SALAMAN, KABARMAGELANG.com __Masjid
Langgar Agung di lereng perbukitan
Menoreh tepatnya di Dusun Kamal, Desa Menoreh, Kabupaten Magelang, merupakan tempat
peninggalan Pahlawan Nasional Pangeran Diponegoro. Bahkan di tempat ini , Pangeran Diponegoro pernah
melakukan mujahadah, dzikir dan berdakwah serta mengatur strategi melawan
penjajahan Belanda. Selain itu Masjid ini termasuk istimewa karena menyimpan
mushaf Al Quran yang konon ditulis tangan oleh Pangeran Diponegoro. Di pagar
depan masjid terdapat jam bencet, atau jam tradisional yang mengandalkan sinar
matahari sebagai penanda waktu.
Bangunan masjid
seluas sekitar 8 x 18 persegi juga tergolong unik karena mirip dengan bangunan
gereja pada umumnya dengan dominasi gaya Belanda. Dari enam kubah yang ada,
empat di antaranya kecil mirip kubah Gereja Bledug Semarang. Namun kubah utama
dan kubah kecil di atas menara setinggi sekitar 25 meter mengadopsi kubah
Masjid Nabawi di Makkah, Arab Saudi.
Sampai sekarang
masyarakat sekitar masih memanfaatkan masjid tersebut untuk beribadah, termasuk
sebagi pusat kegiatan keagamaan sebuah sekolah dan
pondok pesantren Nurul Falah yang berada di depan Masjid Langgar Agung ini.
Pengasuh Ponpes
Nurul Falah, sekaligus pengurus Masjid Langgar Agung, KH Ahmad Nur Shodiq,
mengungkapkan di dalam masjid ini terdapat tempat dimana
Pangeran Diponegoro melakukan mujahadah, dzikir dan berdakwah kepada masyarakat
sekitar. Selain juga merupakan tempat
persembunyian Pangeran Diponegoro dari kejaran pasukan penjajah Belanda. Sekaligus
sebagai tempat mengaktur strategi perang melawan Belanda, tahun 1825-1830
silam.
"Dahulu
masjid ini hanya berupa bangunan bambu
kecil berukuran sekitar 4 meter. Beliau (Pangeran Diponegoro) bersembunyi di
sini saat dikejar-kejar Belanda. Beliau juga melakukan wirid di sini,"
ungkapnya.
Namun demikian
pada saat itu para pasukanya di suruh bersembunyi
dan latihan militer di gua-gua yang ada sekitar perbukitan Menoreh.
“Sebelum tahun
1980-an, puing-puing bekas petilasan Pangeran Diponegoro dan pasukannya masih
dapat dijumpai.

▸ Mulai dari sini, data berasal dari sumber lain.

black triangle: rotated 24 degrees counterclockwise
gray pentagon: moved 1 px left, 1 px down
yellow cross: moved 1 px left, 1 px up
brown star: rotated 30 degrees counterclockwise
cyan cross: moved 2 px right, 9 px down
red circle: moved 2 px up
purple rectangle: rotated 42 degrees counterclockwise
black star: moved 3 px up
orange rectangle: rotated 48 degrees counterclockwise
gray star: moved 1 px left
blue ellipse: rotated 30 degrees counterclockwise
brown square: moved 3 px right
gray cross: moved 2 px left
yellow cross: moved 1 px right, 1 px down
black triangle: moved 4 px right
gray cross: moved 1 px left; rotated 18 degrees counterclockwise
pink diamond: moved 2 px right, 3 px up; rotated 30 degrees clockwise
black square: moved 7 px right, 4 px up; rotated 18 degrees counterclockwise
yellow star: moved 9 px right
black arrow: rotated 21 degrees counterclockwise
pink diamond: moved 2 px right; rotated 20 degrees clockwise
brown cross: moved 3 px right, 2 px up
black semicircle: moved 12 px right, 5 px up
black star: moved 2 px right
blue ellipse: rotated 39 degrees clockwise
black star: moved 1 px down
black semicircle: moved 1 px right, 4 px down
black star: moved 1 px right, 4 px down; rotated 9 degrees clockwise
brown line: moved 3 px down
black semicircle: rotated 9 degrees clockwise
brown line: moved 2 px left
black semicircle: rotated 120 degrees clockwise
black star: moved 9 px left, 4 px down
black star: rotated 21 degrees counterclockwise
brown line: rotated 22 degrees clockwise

Namun sekarang sudah hilang,” kata Nur Shodiq.
Pada tahun 1946, pemerintah setempat dibantu ABRI
(sekarang TNI) memprakarsai pembangunan monumen tersebut untuk menghormati jasa
Pangeran Diponegoro. Semula petilasan itu akan dibangun monumen atau patung
Pangeran Diponegoro namun kemudian disepakati dibanguan mushala atau masjid
secara permanen.
"Masyarakat
saat itu meminta dibuat tempat ibadah seperti ketika digunakan Pangeran
Diponegoro," ujarnya.
Pembangunan
masjid sempat terhenti akibat peristiwa pemberontakan PKI tahun 1965. Beberapa
tahun kemudian pembangunan dilanjutkan hingga selesai sekitar tahun 1972.
Pondasi masjid dengan pengimaman berada di atas tatanan batu yang didirikan
oleh Pangeran Diponegoro.
"Tahun
1972, takmir pertama H Fathoni yang memberi nama masjid ini dengan
"Langgar Agung"," katanya.
Shodiq
menambahkan bahwa perawatan masjid
bersejarah ini tergolong sulit dan mahal. Sebab, sebagian besar bahan-bahan
bangunan masjid sudah berusia lawas sehingga membutuhkan perawatan khusus. Untuk
biaya perawatan sendiri, pihaknya hanya mengandalkan sumbangan para jamaah dan
donuatur.
“Sejauh ini
belum ada anggaran dari Pemerintah khusus untuk perawatan, misalnya kebutuhan
air, listrik, kebersihan, semua dari jamaah maupun donatur,” pungkas Shodiq.